For years, I’ve tried to get through novels in the post-human, post-singularity, “New Space Opera” genre of science fiction, but found each book a chore. Not so much for the arcane and convoluted visions of the future presented by the authors, but because of the lack of humanity in the post-human characters. I just had a difficult time relating to or caring for characters so distantly removed from us. Sure, I was impressed with the “big ideas” inside the books (see: Stross, Charles), but I could give a damn about the plots or characters found inside.

Given my history with the genre, one would expect that Hannu Rajaniemi’s debut novel, The Quantum Thief, would leave me feeling much the same way, but this is not the case. The Quantum Thief, while presenting a radically alien post-human future described in an obtuse new vocabulary, has the one quality his peers lack — humanity. Yes, his characters are post-human, yes they exist as software iterations of themselves, and yes they are far removed from us, but despite their change in form, they are still driven by desires and ambitions and fear and love and all the things that make us human. In effect, by turning themselves into gods, the inhabitants of Rajaniemi’s novel have become like classic mythical gods — omnipotence crippled by human weakness and emotional frailties, their human foibles ever more present the less human they become.

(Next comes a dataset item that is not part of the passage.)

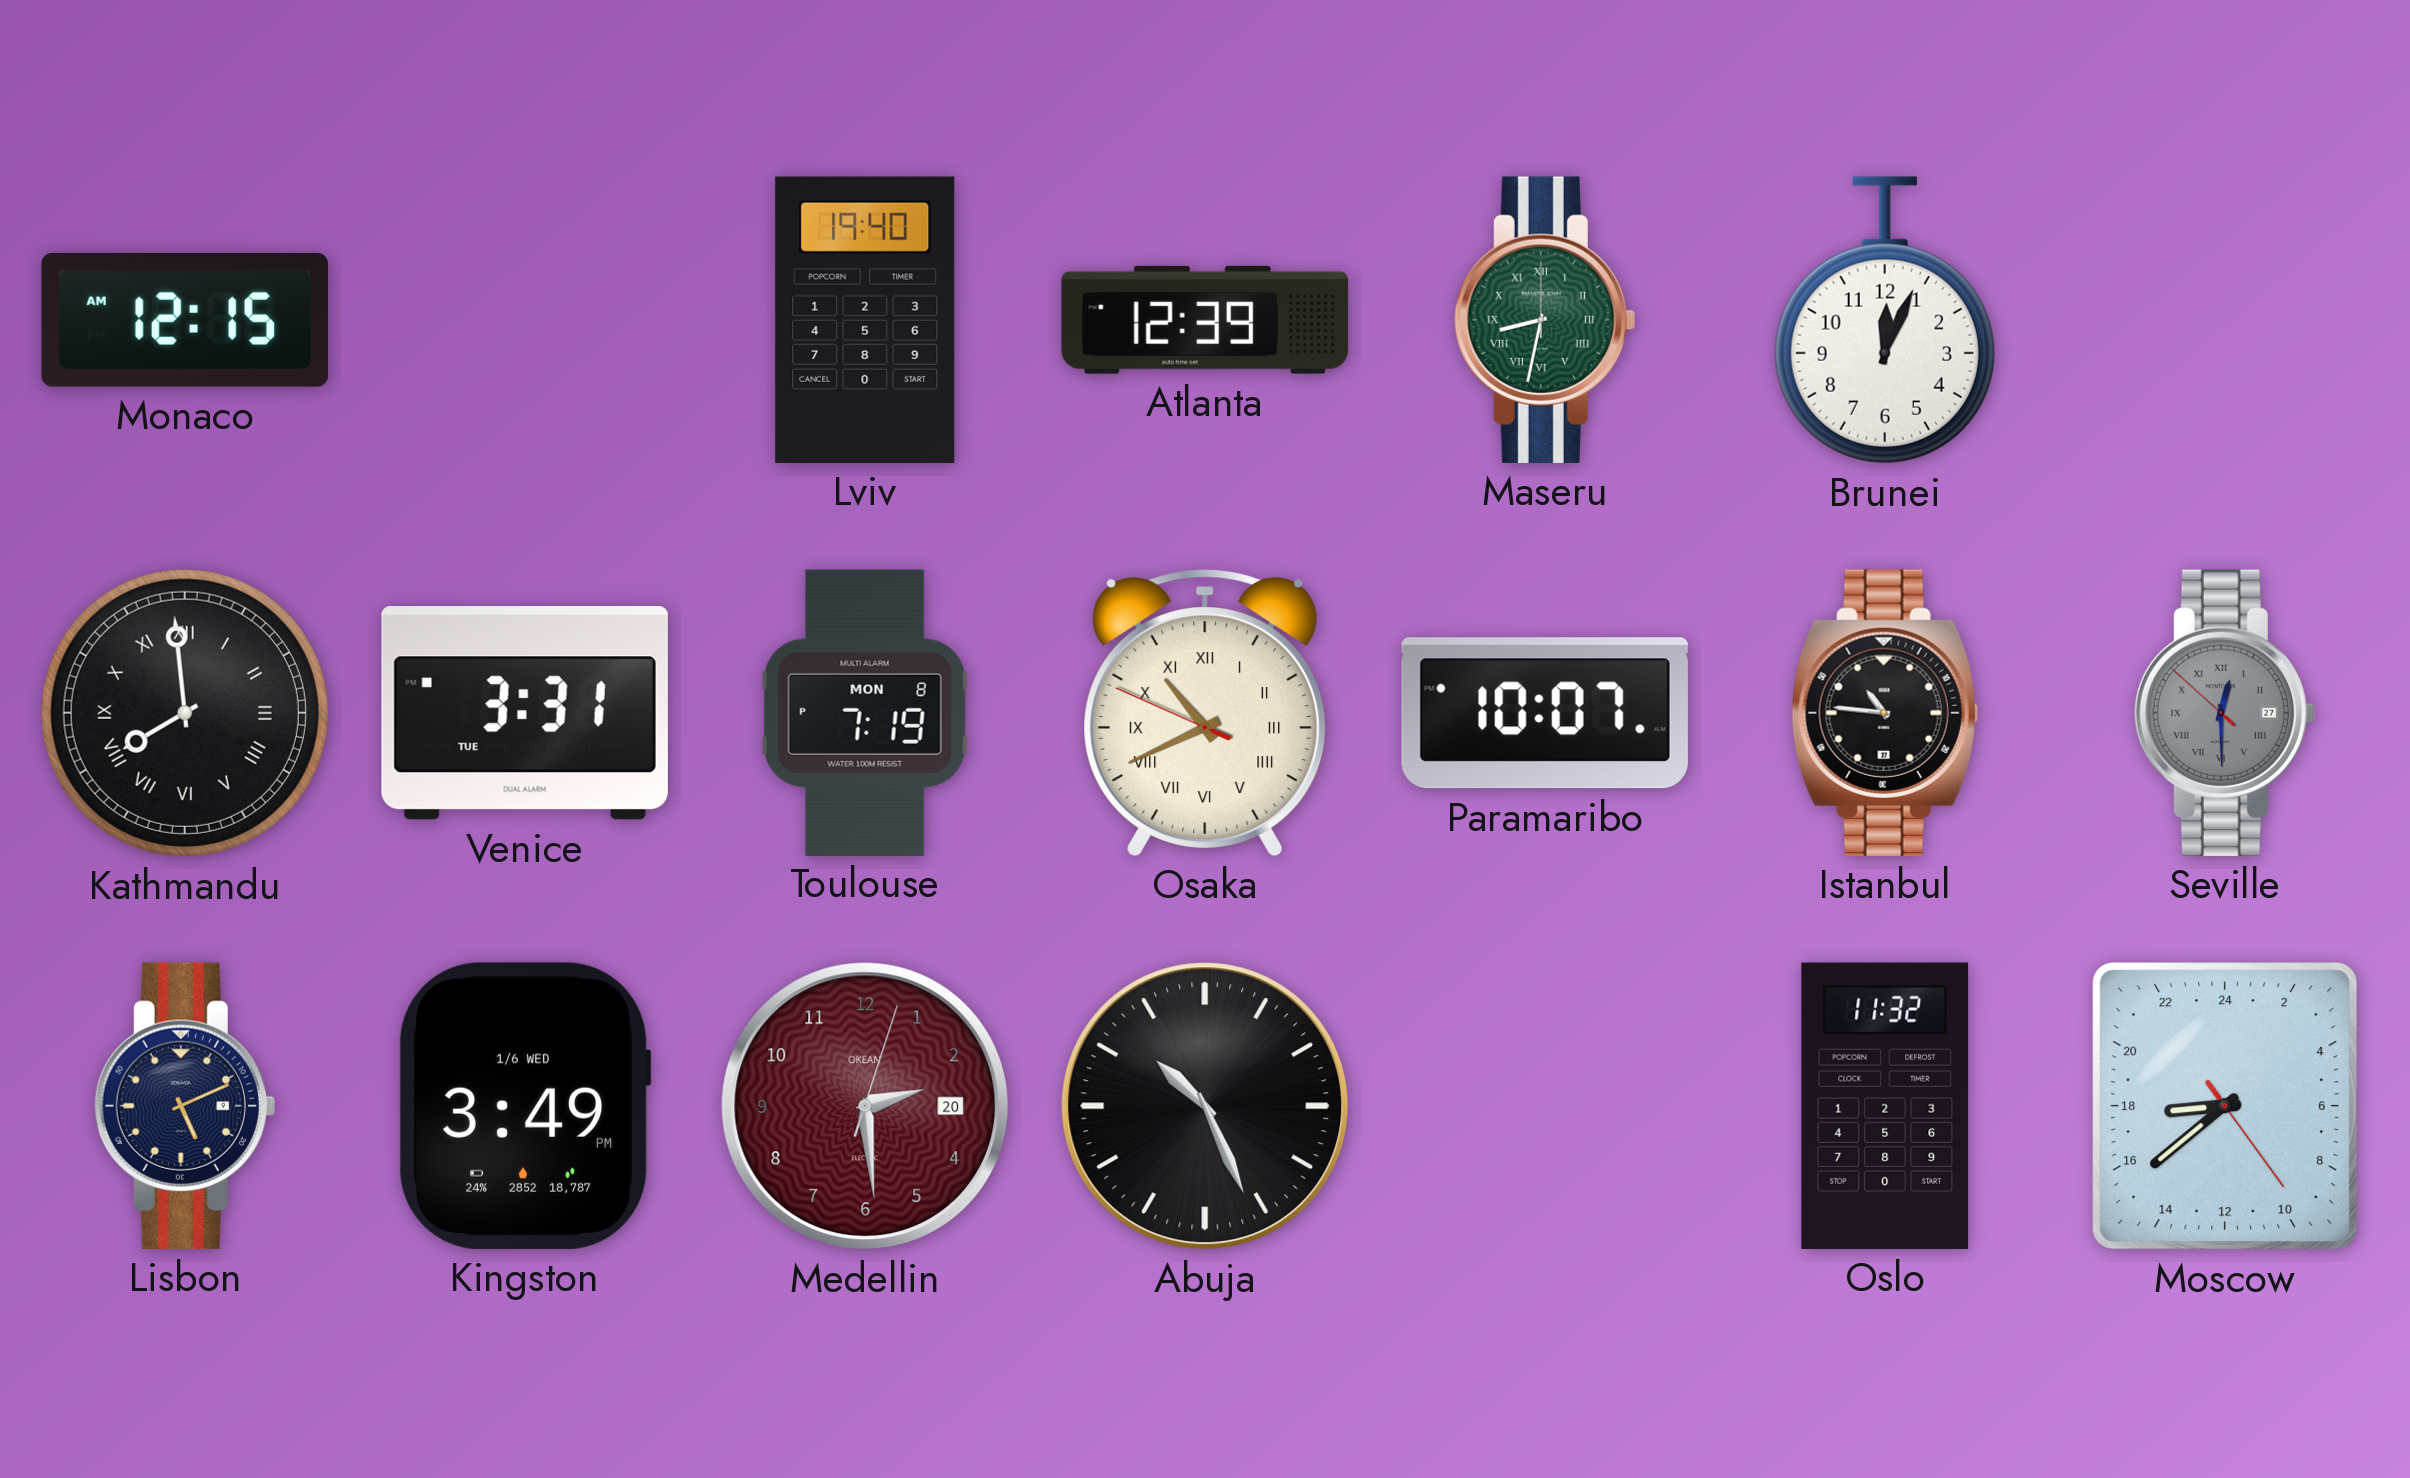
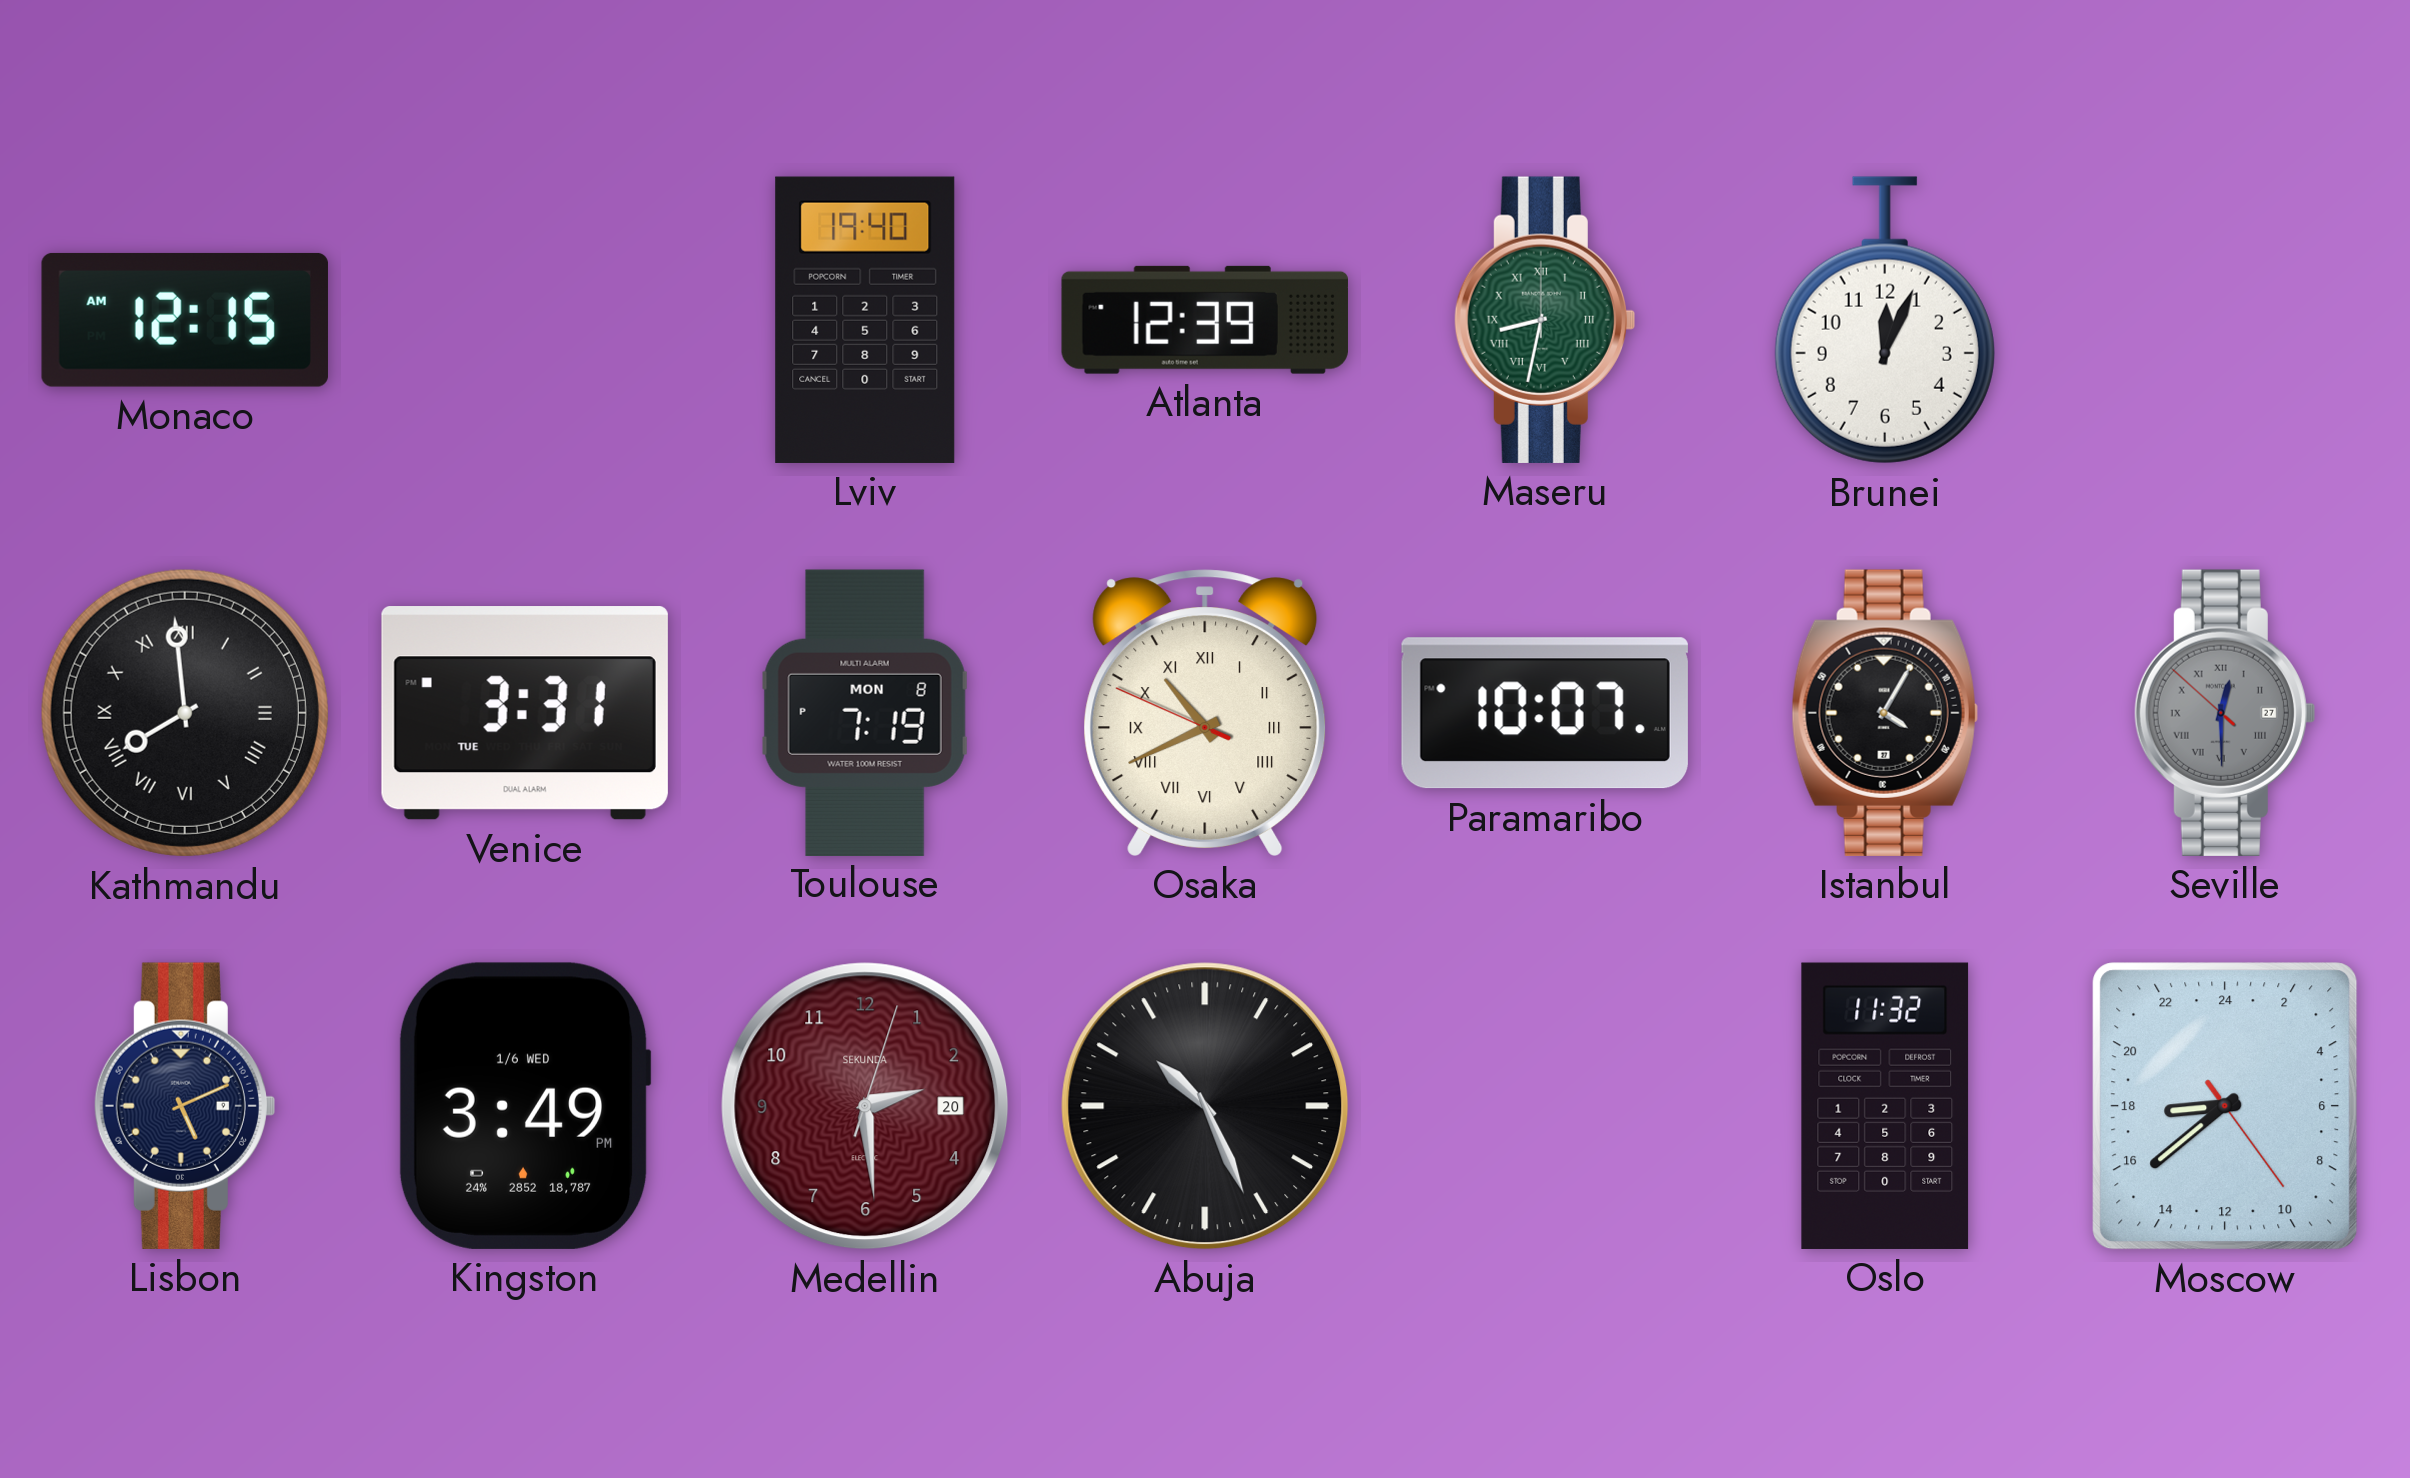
Istanbul: 10:46 -> 4:05
Medellin brand: OKEAN -> SEKUNDA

And no character is more flawed than the novel’s protagonist, master thief Jean le Flambeur, broken out of a software prison by a female warrior named Mieli and set on a mission by a distant higher power to steal something of great value in the Oubilette, one of Mars’ moving cities. Le Flambeur has lived so many lives that he’s intentionally forgotten most of them, but reclaiming his Martian memories is one of the key points the novel hinges on. There are so many genres at work here, and so many excellent characters and co-protagonists (such as amateur detective and student art historian, Isidore, and his MMORPG-derived girlfriend, Pixil), that it’s difficult to keep track of them all.

And as dense and challenging as the material is, the climax of the book and the amazing ride and fractal puzzle that unfolds is worth all the heavy lifting. The book is surprising, clever and deeply felt — easily the best science fiction novel of 2011, and the final pages only point to more to come.